On the walls were inscribed verses of celebrated Chinese poems,
elegantly written in perpendicular lines, with golden
characters on a lacquered background. Shades of delicately
carved ivory, softened the light to a faint opal tint, and all
around stood pots of orchis, peonies, and daisies, which filled
the air with delicious perfume. Curtains of rich silk were
draped over the entrance, and on the marble tables within were
scattered fans, tooth-picks, ebony pipes, and pencils with all
conveniences for writing.
All around the pavilions were picturesque grounds
of rock, among whose clefts
grew clumps of willows, their long green twigs swaying on
the surface of the water. Under the crystal waves sported
myriads of gold-fish, and ducks with gay plumage floated
among the broad, shining leaves of water-lilies.

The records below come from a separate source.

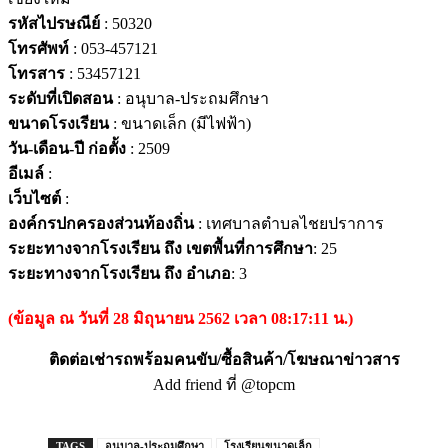
รหัสไปรษณีย์
: 50320
โทรศัพท์
: 053-457121
โทรสาร
: 53457121
ระดับที่เปิดสอน
: อนุบาล-ประถมศึกษา
ขนาดโรงเรียน
: ขนาดเล็ก (มีไฟฟ้า)
วัน-เดือน-ปี ก่อตั้ง
: 2509
อีเมล์
:
เว็บไซต์
:
องค์กรปกครองส่วนท้องถิ่น
: เทศบาลตำบลไชยปราการ
ระยะทางจากโรงเรียน ถึง เขตพื้นที่การศึกษา
: 25
ระยะทางจากโรงเรียน ถึง อำเภอ
: 3
(ข้อมูล ณ วันที่ 28 มิถุนายน 2562 เวลา 08:17:11 น.)
ติดต่อเช่ารถพร้อมคนขับ/ซื้อสินค้า/โฆษณาข่าวสาร
Add friend ที่ @topcm
TAGS
อนุบาล-ประถมศึกษา
โรงเรียนขนาดเล็ก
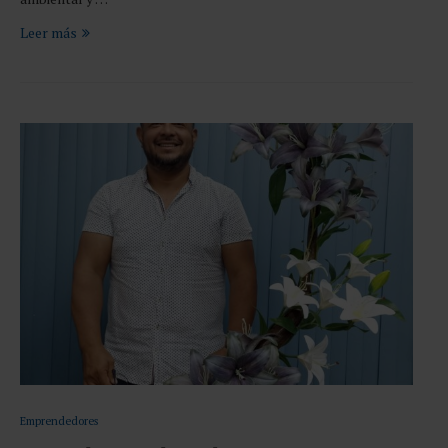
Leer más
Emprendedores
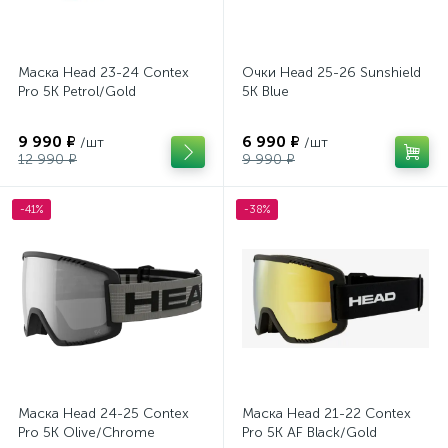
Маска Head 23-24 Contex
Очки Head 25-26 Sunshield
Pro 5K Petrol/Gold
5K Blue
9 990 ₽
6 990 ₽
/шт
/шт
12 990 ₽
9 990 ₽
-41%
-38%
Маска Head 24-25 Contex
Маска Head 21-22 Contex
Pro 5K Olive/Chrome
Pro 5K AF Black/Gold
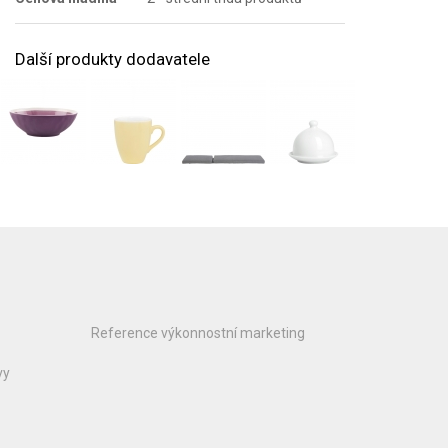
Další produkty dodavatele
Reference výkonnostní marketing
vy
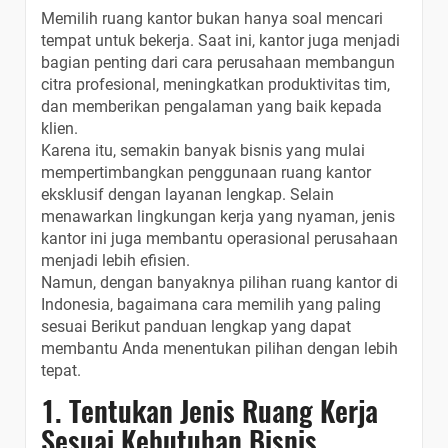
Memilih ruang kantor bukan hanya soal mencari
tempat untuk bekerja. Saat ini, kantor juga menjadi
bagian penting dari cara perusahaan membangun
citra profesional, meningkatkan produktivitas tim,
dan memberikan pengalaman yang baik kepada
klien.
Karena itu, semakin banyak bisnis yang mulai
mempertimbangkan penggunaan ruang kantor
eksklusif dengan layanan lengkap. Selain
menawarkan lingkungan kerja yang nyaman, jenis
kantor ini juga membantu operasional perusahaan
menjadi lebih efisien.
Namun, dengan banyaknya pilihan ruang kantor di
Indonesia, bagaimana cara memilih yang paling
sesuai Berikut panduan lengkap yang dapat
membantu Anda menentukan pilihan dengan lebih
tepat.
1. Tentukan Jenis Ruang Kerja
Sesuai Kebutuhan Bisnis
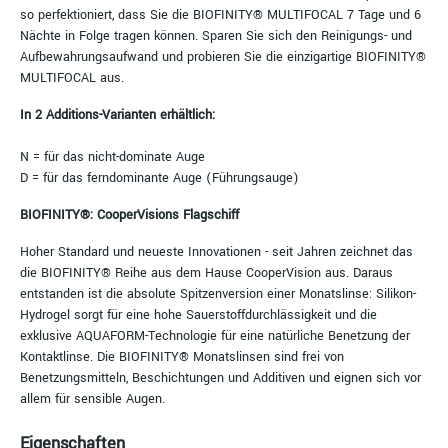
so perfektioniert, dass Sie die BIOFINITY® MULTIFOCAL 7 Tage und 6
Nächte in Folge tragen können. Sparen Sie sich den Reinigungs- und
Aufbewahrungsaufwand und probieren Sie die einzigartige BIOFINITY®
MULTIFOCAL aus.
In 2 Additions-Varianten erhältlich:
N = für das nicht-dominate Auge
D = für das ferndominante Auge (Führungsauge)
BIOFINITY®: CooperVisions Flagschiff
Hoher Standard und neueste Innovationen - seit Jahren zeichnet das
die BIOFINITY® Reihe aus dem Hause CooperVision aus. Daraus
entstanden ist die absolute Spitzenversion einer Monatslinse: Silikon-
Hydrogel sorgt für eine hohe Sauerstoffdurchlässigkeit und die
exklusive AQUAFORM-Technologie für eine natürliche Benetzung der
Kontaktlinse. Die BIOFINITY® Monatslinsen sind frei von
Benetzungsmitteln, Beschichtungen und Additiven und eignen sich vor
allem für sensible Augen.
Eigenschaften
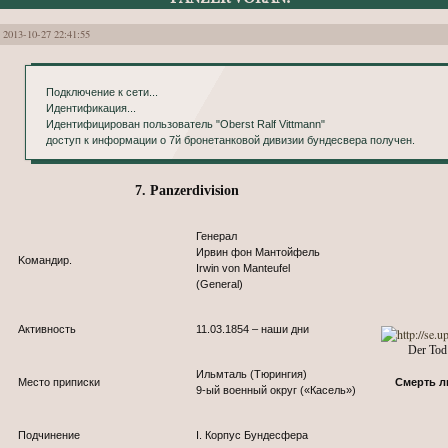
2013-10-27 22:41:55
Подключение к сети...
Идентификация...
Идентифицирован пользователь "Oberst Ralf Vittmann"
доступ к информации о 7й бронетанковой дивизии бундесвера получен.
7. Panzerdivision
Генерал
Ирвин фон Мантойфель
Kомандир.
Irwin von Manteufel
(General)
Активность
11.03.1854 – наши дни
Der Tod 
Ильмталь (Тюрингия)
Место приписки
Cмерть л
9-ый военный округ («Касель»)
Подчинение
I. Корпус Бундесфера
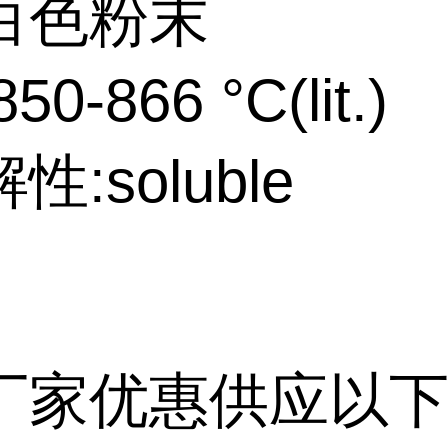
白色粉末
0-866 °C(lit.)
:soluble
厂家优惠供应以下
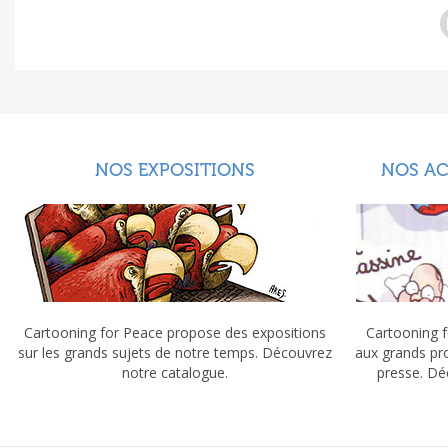
NOS EXPOSITIONS
NOS A
Cartooning for Peace propose des expositions
Cartooning f
sur les grands sujets de notre temps. Découvrez
aux grands pr
notre catalogue.
presse. Dé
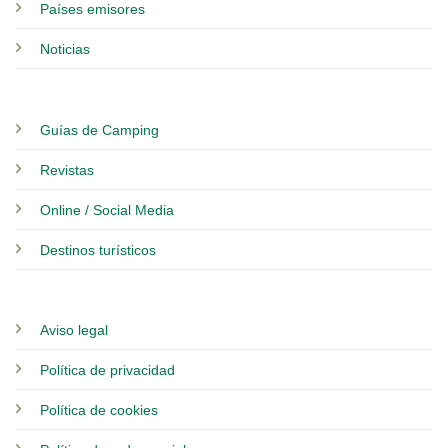
Países emisores
Noticias
Guías de Camping
Revistas
Online / Social Media
Destinos turísticos
Aviso legal
Política de privacidad
Política de cookies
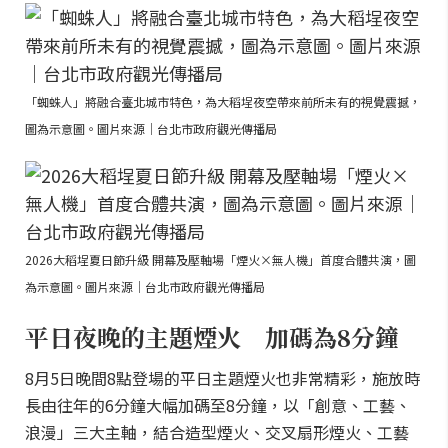
「蜘蛛人」將融合臺北城市特色，為大稻埕夜空帶來前所未有的視覺震撼，
圖為示意圖。圖片來源｜台北市政府觀光傳播局
2026大稻埕夏日節升級 開幕及壓軸場「煙火×無人機」首度合體共演，圖
為示意圖。圖片來源｜台北市政府觀光傳播局
平日夜晚的主題煙火 加碼為8分鐘
8月5日晚間8點登場的平日主題煙火也非常精彩，施放時
長由往年的6分鐘大幅加碼至8分鐘，以「創意、工藝、
浪漫」三大主軸，結合造型煙火、交叉扇形煙火、工藝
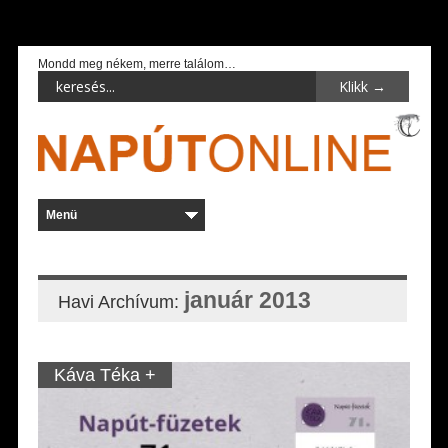
Mondd meg nékem, merre találom…
január 2013
Havi Archívum:
Káva Téka +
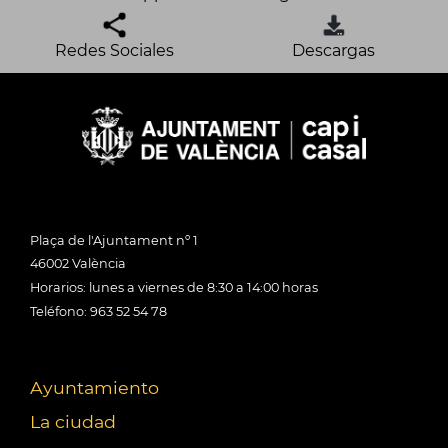
Redes Sociales
Descargas
Plaça de l'Ajuntament nº 1
46002 València
Horarios: lunes a viernes de 8:30 a 14:00 horas
Teléfono: 963 52 54 78
Ayuntamiento
La ciudad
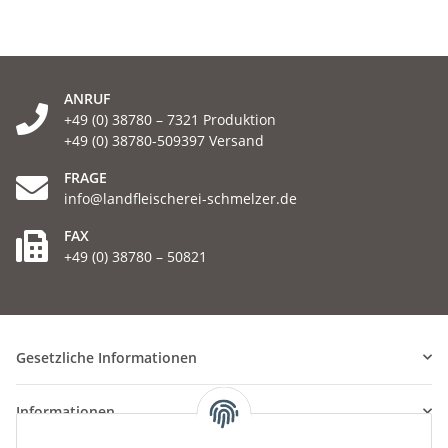
ANRUF
+49 (0) 38780 – 7321 Produktion
+49 (0) 38780-509397 Versand
FRAGE
info@landfleischerei-schmelzer.de
FAX
+49 (0) 38780 – 50821
Gesetzliche Informationen
Informationen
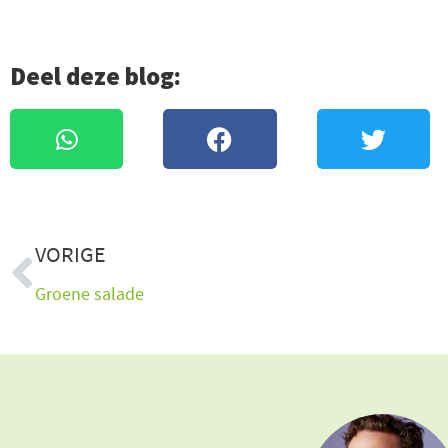
Deel deze blog:
Vorige
VORIGE
Groene salade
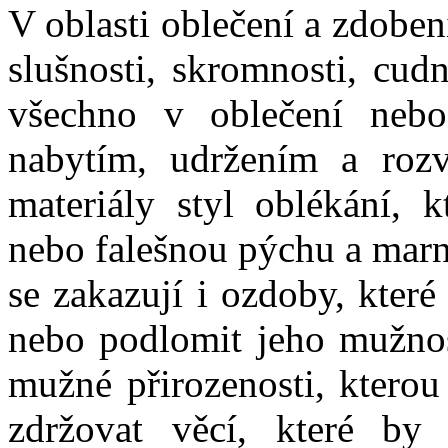
V oblasti oblečení a zdoben
slušnosti, skromnosti, cud
všechno v oblečení nebo
nabytím, udržením a rozv
materiály styl oblékání, 
nebo falešnou pýchu a marno
se zakazují i ozdoby, kter
nebo podlomit jeho mužnos
mužné přirozenosti, kterou
zdržovat věcí, které by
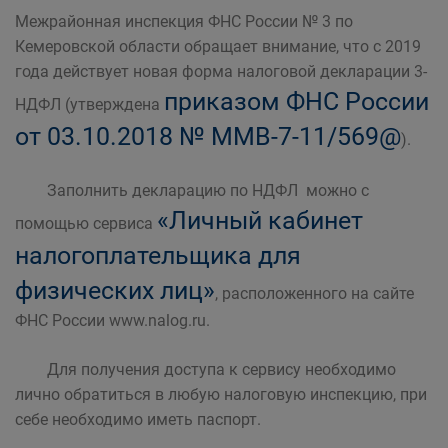
Межрайонная инспекция ФНС России № 3 по
Кемеровской области обращает внимание, что с 2019
года действует новая форма налоговой декларации 3-
приказом ФНС России
НДФЛ (утверждена
от 03.10.2018 № ММВ-7-11/569@
).
Заполнить декларацию по НДФЛ можно с
«Личный кабинет
помощью сервиса
налогоплательщика для
физических лиц»
, расположенного на сайте
ФНС России www.nalog.ru.
Для получения доступа к сервису необходимо
лично обратиться в любую налоговую инспекцию, при
себе необходимо иметь паспорт.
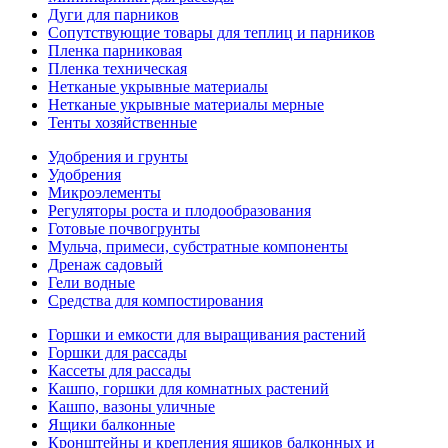
Дуги для парников
Сопутствующие товары для теплиц и парников
Пленка парниковая
Пленка техническая
Нетканые укрывные материалы
Нетканые укрывные материалы мерные
Тенты хозяйственные
Удобрения и грунты
Удобрения
Микроэлементы
Регуляторы роста и плодообразования
Готовые почвогрунты
Мульча, примеси, субстратные компоненты
Дренаж садовый
Гели водные
Средства для компостирования
Горшки и емкости для выращивания растений
Горшки для рассады
Кассеты для рассады
Кашпо, горшки для комнатных растений
Кашпо, вазоны уличные
Ящики балконные
Кронштейны и крепления ящиков балконных и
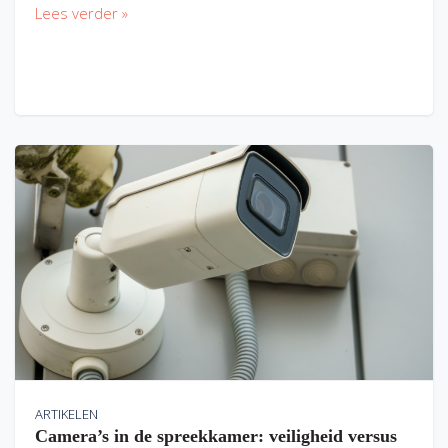
Lees verder »
ARTIKELEN
Camera’s in de spreekkamer: veiligheid versus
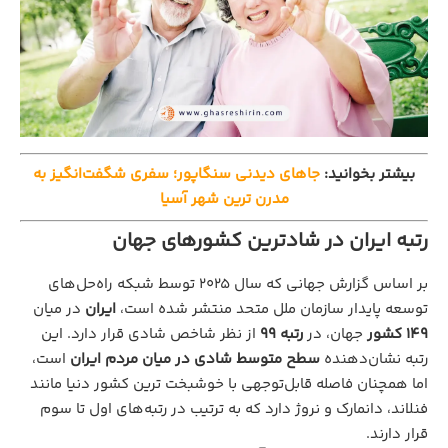
بیشتر بخوانید:
جاهای دیدنی سنگاپور؛ سفری شگفت‌انگیز به
مدرن‌ ترین شهر آسیا
رتبه ایران در شاد‌ترین کشورهای جهان
بر اساس گزارش جهانی که سال ۲۰۲۵ توسط شبکه راه‌حل‌های
توسعه پایدار سازمان ملل متحد منتشر شده است،
ایران
در میان
۱۴۹ کشور
جهان، در
رتبه ۹۹
از نظر شاخص شادی قرار دارد. این
رتبه نشان‌دهنده
سطح متوسط شادی در میان مردم ایران
است،
اما همچنان فاصله قابل‌توجهی با خوشبخت ترین کشور دنیا مانند
فنلاند، دانمارک و نروژ دارد که به ترتیب در رتبه‌های اول تا سوم
قرار دارند.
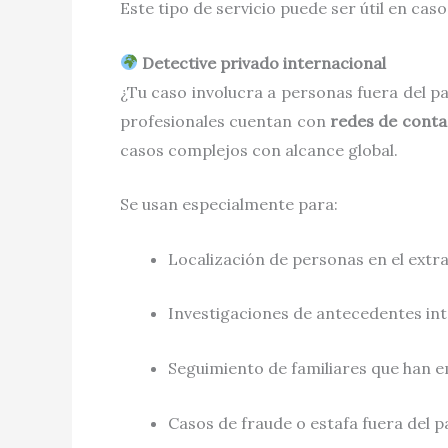
Este tipo de servicio puede ser útil en cas
Detective privado internacional
¿Tu caso involucra a personas fuera del p
profesionales cuentan con
redes de contac
casos complejos con alcance global.
Se usan especialmente para:
Localización de personas en el extr
Investigaciones de antecedentes in
Seguimiento de familiares que han 
Casos de fraude o estafa fuera del p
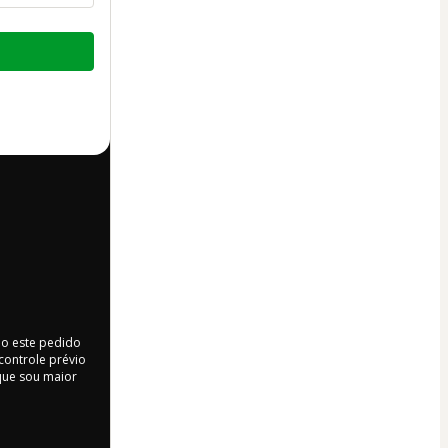
do este pedido
controle prévio
) que sou maior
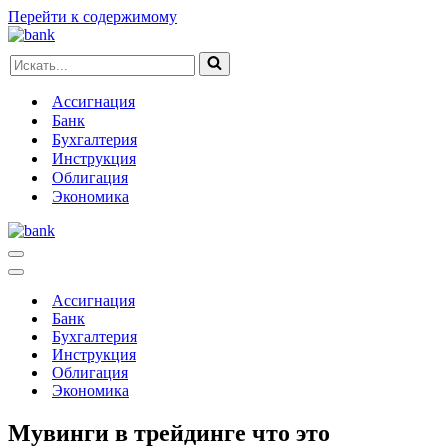
Перейти к содержимому
Искать...
Ассигнация
Банк
Бухгалтерия
Инструкция
Облигация
Экономика
Меню
навигации
Меню
навигации
Ассигнация
Банк
Бухгалтерия
Инструкция
Облигация
Экономика
Мувинги в трейдинге что это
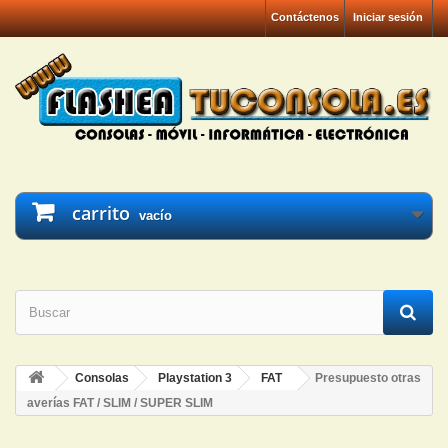
Contáctenos
Iniciar sesión
carrito
vacío
Consolas
Playstation 3
FAT
Presupuesto otras
averías FAT / SLIM / SUPER SLIM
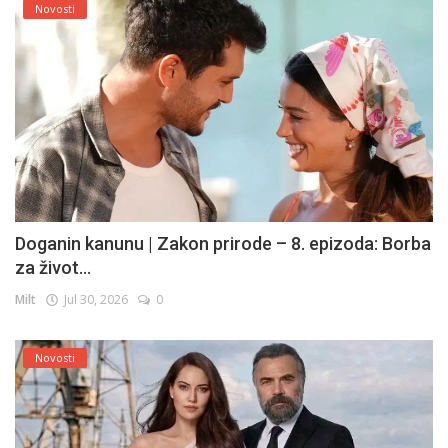
Novosti
Doganin kanunu | Zakon prirode – 8. epizoda: Borba
za život...
Milt
Jul 30, 2026
0
Novosti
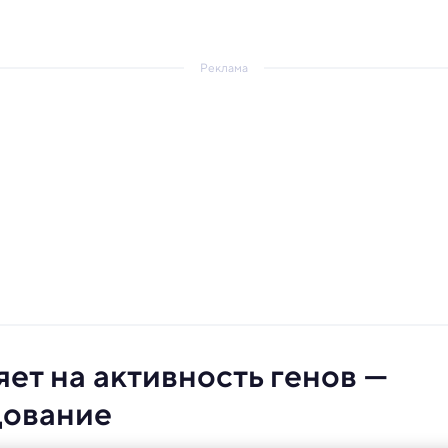
Реклама
ет на активность генов —
дование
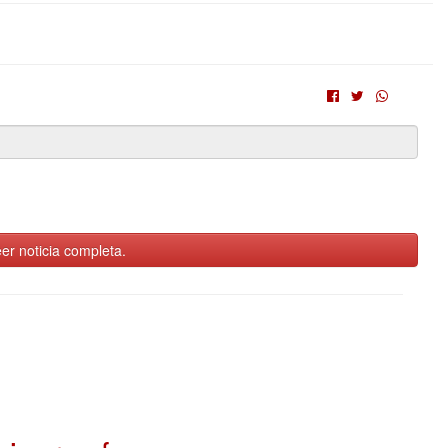
er noticia completa.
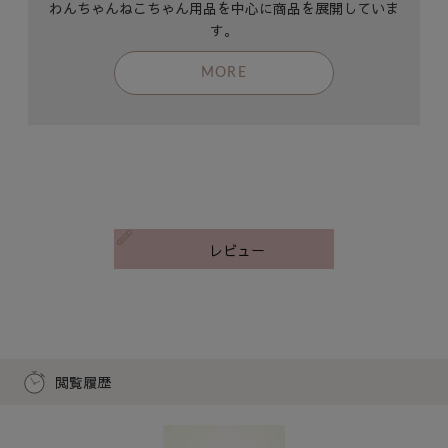
わんちゃんねこちゃん用品を中心に商品を展開していま
す。
MORE
レビュー
閲覧履歴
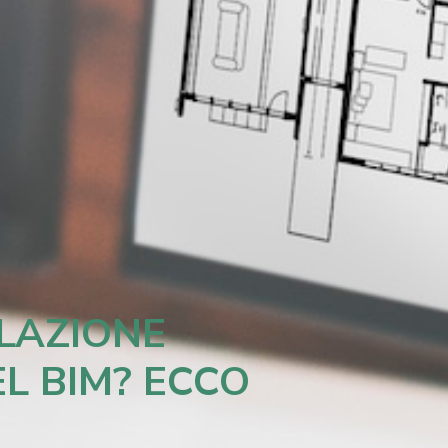
LAZIONE
L BIM? ECCO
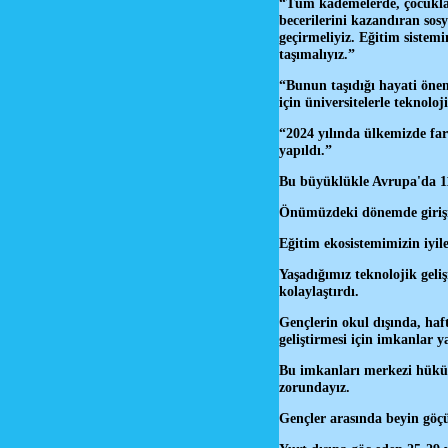
“Tüm kademelerde, çocukları
becerilerini kazandıran sosya
geçirmeliyiz. Eğitim sistemin
taşımalıyız.”
“Bunun taşıdığı hayati önem
için üniversitelerle teknoloj
“2024 yılında ülkemizde far
yapıldı.”
Bu büyüklükle Avrupa'da 11
Önümüzdeki dönemde girişim
Eğitim ekosistemimizin iyil
Yaşadığımız teknolojik geliş
kolaylaştırdı.
Gençlerin okul dışında, haft
geliştirmesi için imkanlar y
Bu imkanları merkezi hüküme
zorundayız.
Gençler arasında beyin göçü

Except in
the very centre of the pool, where the depth of the water
prevented the growth of aquatic plants, the whole surface
was covered with these leaves, like a carpet of soft green
velvet.
Before the unsightly wall had been placed there by the
hostile owners, it was impossible to find a more picturesque
spot in the whole empire, and even now no philosopher would
have wished for a more retired and delicious retreat in which
to pass his days.
Both Tou and Kouan felt deeply the loss of the enchanting
prospect, and gazed sadly upon the barren wall which rose
before their eyes, but each consoled himself with the idea that
his neighbor was as badly off as himself.
Things went on in this way for several years. Grass and
weeds choked up the pathway between the two houses, and
brambles and branches of low shrubs intertwined across it, as
though they would bar all communication forever. It appeared as
if the plants understood the quarrel between the two old
friends, and took delight in perpetuating it.
Meanwhile the wives of both Tou and Kouan were both blessed
each with a child. Madame Tou became the mother of a charming
girl, and Madame Kouan of the handsomest boy in the world. Each
family was ignorant of the happy event which had brought joy
into the home of the other, for although their houses were so
near together the families were as far apart as if they had
been separated by the great wall of the empire, or the ocean
itself. What mutual friends they still possessed, never alluded
to the affairs of one in the house of the other; even the
servants had been forbidden to exchange words with each other,
under pain of death.
The boy was named Tchin-Sing, and the girl Ju-Kiouan, that
is to say, Jasper and Pearl. Their perfect beauty fully
justified the choice of their names. As they grew old enough to
take notice of their surroundings, the unsightly wall attracted
their attention, and each inquired of their parents why that
strange barrier was placed across the centre of such a charming
sheet of water, and to whom belonged the great trees of which
they could see the topmost boughs.
Each was told that on the farther side of the wall was the
habitation of a strange and wicked family, and that it had been
placed there as a protection against such disagreeable
neighbors.
This explanation was sufficient for the children. They grew
accustomed to the sight and thought no more about it.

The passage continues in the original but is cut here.